[Opening SOURCE INFORMATION section]

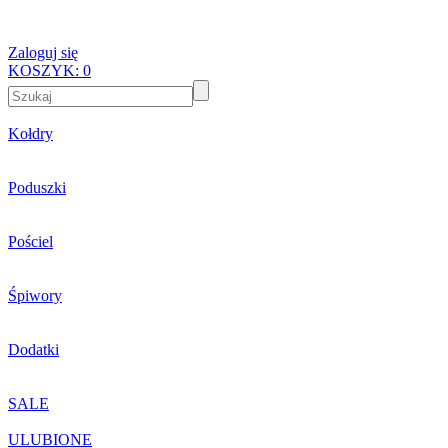
Zaloguj się
KOSZYK:
0
Kołdry
Poduszki
Pościel
Śpiwory
Dodatki
SALE
ULUBIONE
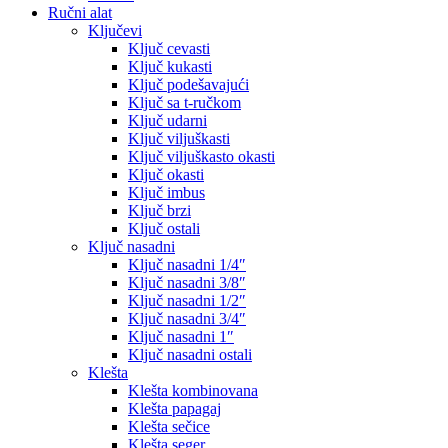
Ručni alat
Ključevi
Ključ cevasti
Ključ kukasti
Ključ podešavajući
Ključ sa t-ručkom
Ključ udarni
Ključ viljuškasti
Ključ viljuškasto okasti
Ključ okasti
Ključ imbus
Ključ brzi
Ključ ostali
Ključ nasadni
Ključ nasadni 1/4″
Ključ nasadni 3/8″
Ključ nasadni 1/2″
Ključ nasadni 3/4″
Ključ nasadni 1″
Ključ nasadni ostali
Klešta
Klešta kombinovana
Klešta papagaj
Klešta sečice
Klešta seger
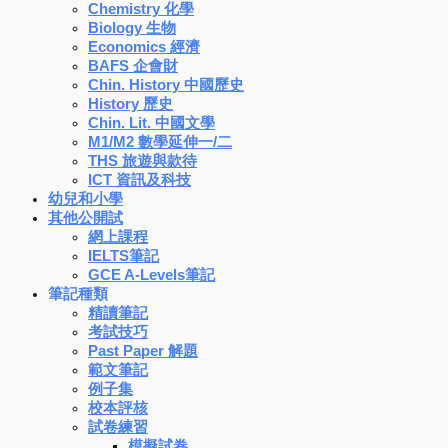
Chemistry 化學
Biology 生物
Economics 經濟
BAFS 企會財
Chin. History 中國歷史
History 歷史
Chin. Lit. 中國文學
M1/M2 數學延伸一/二
THS 旅遊與款待
ICT 資訊及科技
幼兒和小學
其他公開試
網上課程
IELTS筆記
GCE A-Levels筆記
筆記種類
精讀筆記
考試技巧
Past Paper 解題
範文筆記
例子集
校本評核
試卷練習
模擬試卷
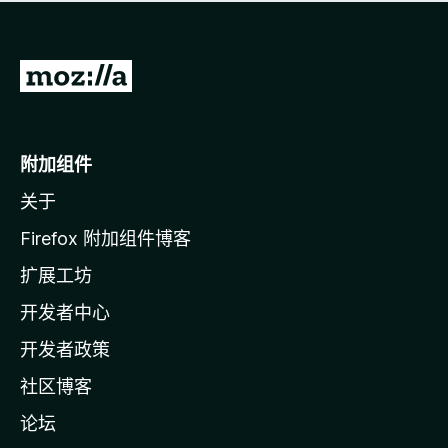
无
评
分
转
至
M
o
附加组件
z
关于
i
l
Firefox 附加组件博客
l
扩展工坊
a
开发者中心
主
页
开发者政策
社区博客
论坛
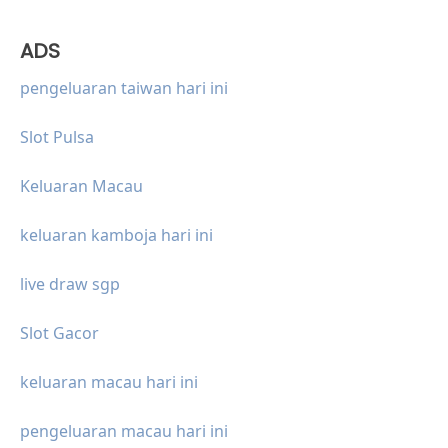
ADS
pengeluaran taiwan hari ini
Slot Pulsa
Keluaran Macau
keluaran kamboja hari ini
live draw sgp
Slot Gacor
keluaran macau hari ini
pengeluaran macau hari ini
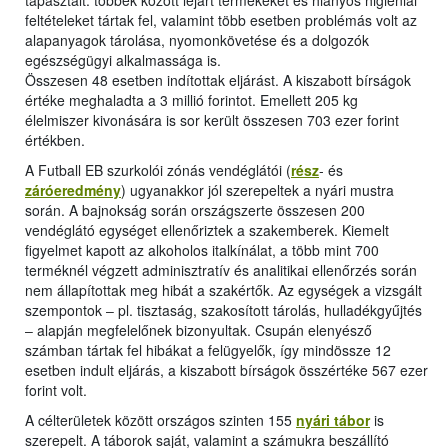
tapasztalt: többek között lejárt termékeket és hiányos higiéniai
feltételeket tártak fel, valamint több esetben problémás volt az
alapanyagok tárolása, nyomonkövetése és a dolgozók
egészségügyi alkalmassága is.
Összesen 48 esetben indítottak eljárást. A kiszabott bírságok
értéke meghaladta a 3 millió forintot. Emellett 205 kg
élelmiszer kivonására is sor került összesen 703 ezer forint
értékben.
A Futball EB szurkolói zónás vendéglátói (
rész
- és
záróeredmény
) ugyanakkor jól szerepeltek a nyári mustra
során. A bajnokság során országszerte összesen 200
vendéglátó egységet ellenőriztek a szakemberek. Kiemelt
figyelmet kapott az alkoholos italkínálat, a több mint 700
terméknél végzett adminisztratív és analitikai ellenőrzés során
nem állapítottak meg hibát a szakértők. Az egységek a vizsgált
szempontok ‒ pl. tisztaság, szakosított tárolás, hulladékgyűjtés
‒ alapján megfelelőnek bizonyultak. Csupán elenyésző
számban tártak fel hibákat a felügyelők, így mindössze 12
esetben indult eljárás, a kiszabott bírságok összértéke 567 ezer
forint volt.
A célterületek között országos szinten 155
nyári tábor
is
szerepelt. A táborok saját, valamint a számukra beszállító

[Closing SOURCE INFORMATION section]

DIRECTIONS: Output only the lines running from the line with "egészségügyi alkalmassága is." through the final line of the data, inclusive.

SOLVED EXERCISE:
egészségügyi alkalmassága is.
Összesen 48 esetben indítottak eljárást. A kiszabott bírságok
értéke meghaladta a 3 millió forintot. Emellett 205 kg
élelmiszer kivonására is sor került összesen 703 ezer forint
értékben.
A Futball EB szurkolói zónás vendéglátói (
rész
- és
záróeredmény
) ugyanakkor jól szerepeltek a nyári mustra
során. A bajnokság során országszerte összesen 200
vendéglátó egységet ellenőriztek a szakemberek. Kiemelt
figyelmet kapott az alkoholos italkínálat, a több mint 700
terméknél végzett adminisztratív és analitikai ellenőrzés során
nem állapítottak meg hibát a szakértők. Az egységek a vizsgált
szempontok ‒ pl. tisztaság, szakosított tárolás, hulladékgyűjtés
‒ alapján megfelelőnek bizonyultak. Csupán elenyésző
számban tártak fel hibákat a felügyelők, így mindössze 12
esetben indult eljárás, a kiszabott bírságok összértéke 567 ezer
forint volt.
A célterületek között országos szinten 155
nyári tábor
is
szerepelt. A táborok saját, valamint a számukra beszállító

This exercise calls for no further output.